- Film poster
- Directed by: Nicolas Provost
- Written by: Nicolas Provost
- Produced by: Jacques-Henri Bronckart Olivier Bronckart
- Starring: Isaka Sawadogo
- Cinematography: Frank van den Eeden
- Release date: 23 November 2011; ^{[citation needed]}
- Running time: 107 minutes
- Country: Belgium
- Language: French

= The Invader (2011 film) =

2011 film by Nicolas Provost

The Invader (L'envahisseur) is a 2011 Belgian drama film written and directed by Nicolas Provost.

==Plot==
After Amadou, an illegal African immigrant, arrives in Brussels seeking a better life, his illusions of Europe are quickly shattered. He is exploited and consumed with the drudgery of daily existence, until he meets Agnès, a beautiful business woman, onto whom he projects his hopes and desires. His charisma and persistence seduces Agnès, who quickly wearies of his emotional burdens. When she severs all ties with Amadou, he sinks into destruction and violence.

==Cast==
- Toni d'Antonio as Le taxi
- Laurence César as Caissière épicerie
- John Flanders as Dr.
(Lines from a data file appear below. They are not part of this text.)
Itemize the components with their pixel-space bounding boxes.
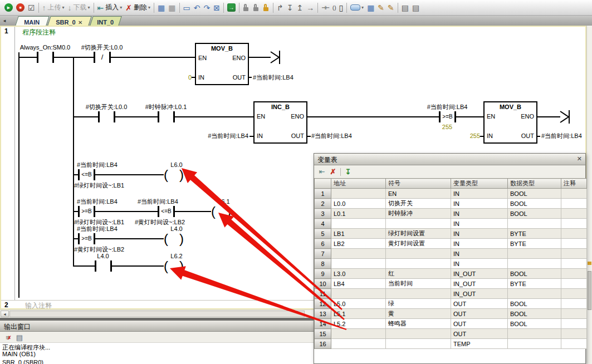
operand-label[interactable]: #当前时间:LB4 bbox=[77, 225, 118, 232]
table-cell[interactable]: BOOL bbox=[508, 309, 561, 319]
compare-contact[interactable]: <=B bbox=[78, 169, 95, 180]
row-number[interactable]: 10 bbox=[315, 279, 331, 289]
row-number[interactable]: 11 bbox=[315, 289, 331, 299]
row-number[interactable]: 3 bbox=[315, 209, 331, 219]
address-tag-icon[interactable]: ▾ bbox=[349, 2, 365, 14]
table-cell[interactable] bbox=[386, 249, 451, 259]
column-header[interactable]: 符号 bbox=[386, 179, 451, 189]
compare-value[interactable]: 255 bbox=[442, 124, 452, 130]
delete-page-icon[interactable]: ⊠ bbox=[212, 2, 221, 14]
table-cell[interactable]: 黄灯时间设置 bbox=[386, 239, 451, 249]
table-cell[interactable]: IN bbox=[451, 209, 508, 219]
table-cell[interactable] bbox=[561, 299, 587, 309]
table-cell[interactable]: BOOL bbox=[508, 189, 561, 199]
table-cell[interactable] bbox=[386, 219, 451, 229]
in-operand[interactable]: #当前时间:LB4 bbox=[198, 132, 248, 139]
coil-label[interactable]: L6.2 bbox=[170, 253, 182, 259]
table-cell[interactable] bbox=[386, 259, 451, 269]
branch-up-icon[interactable]: ↥ bbox=[295, 2, 304, 14]
table-cell[interactable]: IN bbox=[451, 199, 508, 209]
row-number[interactable]: 8 bbox=[315, 259, 331, 269]
table-cell[interactable] bbox=[331, 249, 386, 259]
row-number[interactable]: 16 bbox=[315, 339, 331, 349]
coil-label[interactable]: L6.1 bbox=[218, 198, 229, 205]
symbol-table-icon[interactable]: ▦ bbox=[366, 2, 375, 14]
table-cell[interactable]: LB1 bbox=[331, 229, 386, 239]
operand-label[interactable]: #时钟脉冲:L0.1 bbox=[145, 104, 187, 110]
shape-box-icon[interactable]: ▭ bbox=[182, 2, 192, 14]
network-comment[interactable]: 程序段注释 bbox=[22, 28, 56, 37]
table-cell[interactable] bbox=[561, 239, 587, 249]
table-cell[interactable]: 红 bbox=[386, 269, 451, 279]
out-operand[interactable]: #当前时间:LB4 bbox=[253, 74, 293, 81]
ladder-contact-icon[interactable]: ⊣⊢ bbox=[320, 2, 330, 14]
row-number[interactable]: 13 bbox=[315, 309, 331, 319]
table-cell[interactable] bbox=[331, 339, 386, 349]
table-cell[interactable] bbox=[561, 249, 587, 259]
operand-label[interactable]: #绿灯时间设~:LB1 bbox=[74, 219, 124, 225]
wizard-icon[interactable]: ▦ bbox=[156, 2, 166, 14]
redo-icon[interactable]: ↷ bbox=[203, 2, 212, 14]
table-cell[interactable] bbox=[561, 209, 587, 219]
table-cell[interactable] bbox=[561, 229, 587, 239]
tab-scroll-left-button[interactable]: ◂ bbox=[1, 17, 8, 24]
ladder-coil-icon[interactable]: ( ) bbox=[331, 2, 337, 14]
table-cell[interactable]: OUT bbox=[451, 319, 508, 329]
table-cell[interactable] bbox=[561, 339, 587, 349]
column-header[interactable]: 变量类型 bbox=[451, 179, 508, 189]
run-icon[interactable]: ▶ bbox=[3, 2, 14, 14]
table-cell[interactable] bbox=[386, 289, 451, 299]
column-header[interactable]: 地址 bbox=[331, 179, 386, 189]
table-cell[interactable]: L0.0 bbox=[331, 199, 386, 209]
coil-l4-0[interactable] bbox=[164, 232, 184, 246]
vertical-scrollbar[interactable] bbox=[586, 26, 592, 364]
table-cell[interactable]: BOOL bbox=[508, 269, 561, 279]
table-cell[interactable] bbox=[561, 269, 587, 279]
movb-box-2[interactable]: MOV_B EN ENO IN OUT bbox=[483, 101, 537, 144]
operand-label[interactable]: #黄灯时间设~:LB2 bbox=[74, 246, 124, 253]
table-cell[interactable]: IN_OUT bbox=[451, 269, 508, 279]
table-cell[interactable] bbox=[508, 329, 561, 339]
table-cell[interactable]: IN bbox=[451, 259, 508, 269]
table-cell[interactable] bbox=[508, 259, 561, 269]
table-cell[interactable] bbox=[561, 259, 587, 269]
table-cell[interactable]: L5.0 bbox=[331, 299, 386, 309]
row-number[interactable]: 1 bbox=[315, 189, 331, 199]
scroll-left-icon[interactable]: ◂ bbox=[1, 311, 9, 317]
insert-icon[interactable]: ⇤插入▾ bbox=[96, 2, 124, 14]
operand-label[interactable]: Always_On:SM0.0 bbox=[20, 44, 70, 51]
upload-icon[interactable]: ↑上传▾ bbox=[41, 2, 66, 14]
coil-label[interactable]: L6.0 bbox=[170, 161, 182, 168]
compare-contact[interactable]: >=B bbox=[439, 111, 456, 122]
contact-switch[interactable] bbox=[98, 111, 115, 122]
table-cell[interactable]: BYTE bbox=[508, 239, 561, 249]
scrollbar-thumb[interactable] bbox=[588, 271, 591, 310]
compare-contact[interactable]: >=B bbox=[78, 233, 95, 244]
branch-down-icon[interactable]: ↱ bbox=[276, 2, 285, 14]
coil-label[interactable]: L4.0 bbox=[170, 225, 182, 232]
operand-label[interactable]: #当前时间:LB4 bbox=[77, 198, 118, 205]
table-cell[interactable]: BYTE bbox=[508, 279, 561, 289]
row-number[interactable]: 6 bbox=[315, 239, 331, 249]
table-cell[interactable]: 绿灯时间设置 bbox=[386, 229, 451, 239]
table-cell[interactable] bbox=[508, 289, 561, 299]
table-cell[interactable]: BYTE bbox=[508, 229, 561, 239]
table-cell[interactable] bbox=[561, 219, 587, 229]
table-cell[interactable]: 绿 bbox=[386, 299, 451, 309]
row-number[interactable]: 15 bbox=[315, 329, 331, 339]
table-cell[interactable]: OUT bbox=[451, 299, 508, 309]
contact-clock-pulse[interactable] bbox=[158, 111, 175, 122]
bookmark-icon[interactable]: ▤ bbox=[400, 2, 410, 14]
tab-close-icon[interactable]: ✕ bbox=[78, 19, 82, 26]
operand-label[interactable]: #当前时间:LB4 bbox=[138, 198, 178, 205]
pou-open-icon[interactable]: → bbox=[226, 2, 237, 14]
delete-row-icon[interactable]: ✗ bbox=[327, 168, 339, 176]
table-cell[interactable] bbox=[561, 199, 587, 209]
row-number[interactable]: 2 bbox=[315, 199, 331, 209]
table-cell[interactable]: IN bbox=[451, 229, 508, 239]
table-cell[interactable]: TEMP bbox=[451, 339, 508, 349]
table-cell[interactable]: BOOL bbox=[508, 209, 561, 219]
lock-3-icon[interactable] bbox=[262, 2, 271, 14]
table-cell[interactable]: EN bbox=[386, 189, 451, 199]
table-cell[interactable] bbox=[386, 339, 451, 349]
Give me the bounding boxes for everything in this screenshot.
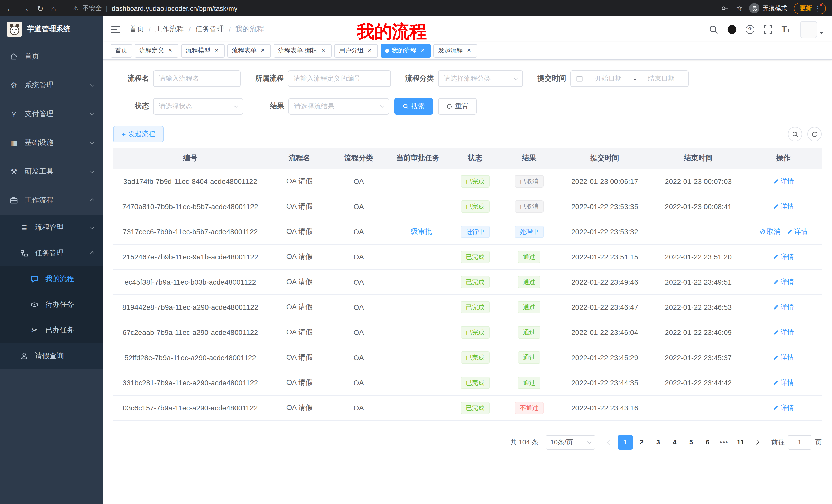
cell-status: 已完成 [450, 345, 500, 370]
browser-forward-icon[interactable]: → [22, 4, 29, 12]
current-task-link[interactable]: 一级审批 [404, 227, 432, 235]
tools-icon: ⚒ [9, 167, 19, 176]
close-icon[interactable]: × [465, 47, 473, 54]
refresh-table-button[interactable] [807, 127, 822, 141]
sidebar-item-infrastructure[interactable]: ▦ 基础设施 [0, 129, 103, 157]
page-number-5[interactable]: 5 [683, 435, 699, 449]
cancel-link[interactable]: 取消 [759, 227, 780, 236]
detail-link[interactable]: 详情 [773, 277, 794, 286]
tab-home[interactable]: 首页 [110, 44, 132, 57]
breadcrumb-task-mgmt[interactable]: 任务管理 [196, 25, 224, 34]
detail-link[interactable]: 详情 [786, 227, 808, 236]
close-icon[interactable]: × [166, 47, 174, 54]
page-number-2[interactable]: 2 [634, 435, 649, 449]
sidebar-item-leave-query[interactable]: 请假查询 [0, 343, 103, 369]
hamburger-icon[interactable] [111, 24, 121, 34]
process-name-input[interactable]: 请输入流程名 [153, 71, 241, 87]
create-process-button[interactable]: + 发起流程 [113, 126, 163, 142]
plus-icon: + [121, 130, 126, 138]
page-number-6[interactable]: 6 [700, 435, 715, 449]
user-menu[interactable] [800, 21, 824, 38]
cell-end-time: 2022-01-23 00:07:03 [651, 169, 745, 194]
sidebar-item-my-process[interactable]: 我的流程 [0, 266, 103, 292]
tab-process-model[interactable]: 流程模型× [181, 44, 225, 57]
status-label: 状态 [113, 102, 153, 111]
sidebar-item-task-mgmt[interactable]: 任务管理 [0, 241, 103, 266]
sidebar-item-home[interactable]: 首页 [0, 42, 103, 71]
security-label[interactable]: 不安全 [82, 4, 102, 12]
page-size-select[interactable]: 10条/页 [546, 435, 595, 449]
next-page-button[interactable] [749, 435, 764, 449]
parent-process-input[interactable]: 请输入流程定义的编号 [288, 71, 391, 87]
result-select[interactable]: 请选择流结果 [288, 98, 389, 115]
github-icon[interactable] [727, 24, 737, 34]
sidebar-item-todo-tasks[interactable]: 待办任务 [0, 292, 103, 317]
password-key-icon[interactable] [721, 4, 729, 12]
tab-user-group[interactable]: 用户分组× [334, 44, 378, 57]
detail-link[interactable]: 详情 [773, 176, 794, 186]
tab-process-form-edit[interactable]: 流程表单-编辑× [274, 44, 332, 57]
pager-more[interactable]: ••• [716, 435, 732, 449]
sidebar-item-done-tasks[interactable]: ✂ 已办任务 [0, 317, 103, 343]
close-icon[interactable]: × [419, 47, 426, 54]
breadcrumb-home[interactable]: 首页 [130, 25, 144, 34]
browser-update-button[interactable]: 更新 ⋮ [794, 2, 826, 14]
close-icon[interactable]: × [213, 47, 220, 54]
sidebar-item-dev-tools[interactable]: ⚒ 研发工具 [0, 157, 103, 186]
tab-start-process[interactable]: 发起流程× [434, 44, 477, 57]
help-icon[interactable]: ? [746, 25, 754, 34]
toggle-search-button[interactable] [788, 127, 802, 141]
sidebar-item-workflow[interactable]: 工作流程 [0, 186, 103, 215]
tab-process-form[interactable]: 流程表单× [227, 44, 271, 57]
reset-button[interactable]: 重置 [438, 98, 477, 115]
sidebar-item-process-mgmt[interactable]: ≣ 流程管理 [0, 215, 103, 241]
page-number-11[interactable]: 11 [733, 435, 748, 449]
close-icon[interactable]: × [320, 47, 327, 54]
tab-process-definition[interactable]: 流程定义× [135, 44, 178, 57]
detail-link[interactable]: 详情 [773, 252, 794, 261]
chevron-right-icon [754, 440, 759, 445]
goto-page-input[interactable]: 1 [788, 435, 811, 449]
detail-link[interactable]: 详情 [773, 302, 794, 312]
app-logo[interactable]: 芋道管理系统 [0, 17, 103, 42]
sidebar-item-system[interactable]: ⚙ 系统管理 [0, 71, 103, 100]
font-size-icon[interactable]: TT [782, 25, 790, 34]
detail-link[interactable]: 详情 [773, 378, 794, 387]
start-date-placeholder: 开始日期 [587, 74, 630, 83]
table-row: 331bc281-7b9a-11ec-a290-acde48001122 OA … [113, 370, 822, 395]
submit-time-range-picker[interactable]: 开始日期 - 结束日期 [570, 71, 688, 87]
browser-reload-icon[interactable]: ↻ [37, 4, 44, 12]
avatar[interactable] [800, 21, 817, 38]
page-number-1[interactable]: 1 [618, 435, 633, 449]
list-icon: ≣ [20, 223, 29, 232]
cell-id: 331bc281-7b9a-11ec-a290-acde48001122 [113, 370, 267, 395]
url-text[interactable]: dashboard.yudao.iocoder.cn/bpm/task/my [112, 4, 238, 12]
incognito-badge[interactable]: 无痕模式 [749, 3, 787, 13]
cell-actions: 详情 [745, 395, 822, 420]
prev-page-button[interactable] [602, 435, 617, 449]
browser-home-icon[interactable]: ⌂ [51, 4, 56, 12]
cell-name: OA 请假 [267, 395, 332, 420]
address-bar[interactable]: ⚠ 不安全 | dashboard.yudao.iocoder.cn/bpm/t… [73, 4, 237, 12]
browser-back-icon[interactable]: ← [6, 4, 14, 12]
page-number-4[interactable]: 4 [667, 435, 682, 449]
close-icon[interactable]: × [259, 47, 266, 54]
close-icon[interactable]: × [366, 47, 373, 54]
sidebar-item-payment[interactable]: ¥ 支付管理 [0, 100, 103, 129]
detail-link[interactable]: 详情 [773, 403, 794, 412]
chevron-down-icon [380, 104, 384, 108]
category-select[interactable]: 请选择流程分类 [438, 71, 523, 87]
chevron-down-icon [90, 140, 94, 144]
detail-link[interactable]: 详情 [773, 328, 794, 337]
fullscreen-icon[interactable] [763, 24, 773, 34]
status-select[interactable]: 请选择状态 [153, 98, 243, 115]
home-icon [9, 52, 19, 61]
breadcrumb-workflow[interactable]: 工作流程 [155, 25, 184, 34]
bookmark-star-icon[interactable]: ☆ [736, 4, 743, 12]
search-icon[interactable] [709, 24, 718, 34]
tab-my-process[interactable]: 我的流程× [381, 44, 431, 57]
page-number-3[interactable]: 3 [650, 435, 666, 449]
detail-link[interactable]: 详情 [773, 202, 794, 211]
search-button[interactable]: 搜索 [394, 98, 433, 115]
detail-link[interactable]: 详情 [773, 353, 794, 362]
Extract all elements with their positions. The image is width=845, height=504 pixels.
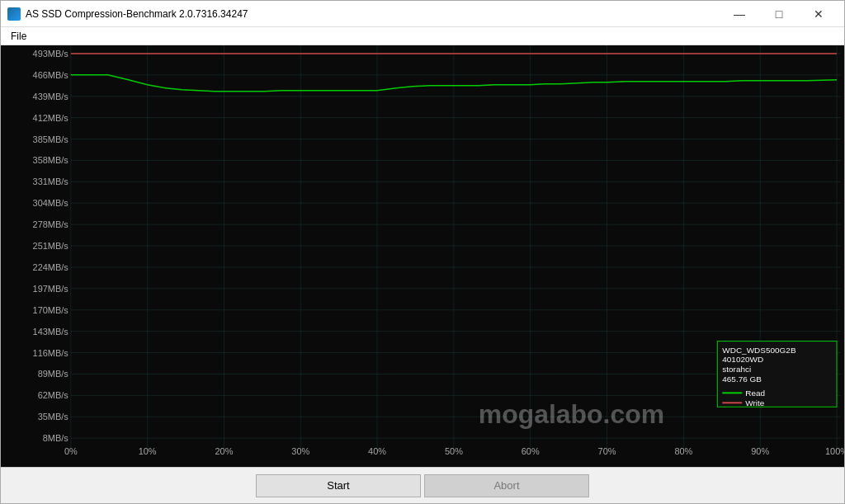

Charles de Yael
- Jean-Louis Froment as L'homme qui achète le bois
- Dieudonné Kabongo as Omar
- James Kazama as Liong Bing
- Hannelore Knuts as the nudist
- Katsuko Nakamura as L'amie d'Omar
- Ken Kelountang Ndiaye as Sioka (as Ken N'Diaye)
- Serge Riaboukine as Jean-Pierre, le passeur
- Stefania Rocca as Agnès de Yael
- Isaka Sawadogo as Amadou / Obama
- Tibo Vandenborre as Kris
- Bernard Van Vooren as Le clochard
- Carole Weyers as Kate

==Production==
The Invader is a drama film written and directed by Nicolas Provost.

==Release==
The film was screened at several film festivals, including the Toronto International Film Festival, in 2011 and 2012.

==Accolades==
Dieudonné Kabongo received a Magritte Award nomination for Best Supporting Actor. The film was nominated for several awards, including Best Production Design at the 2013 Magritte Award; and winner of the Best Original Music and Sound Design at the 2011 Film Fest Gent.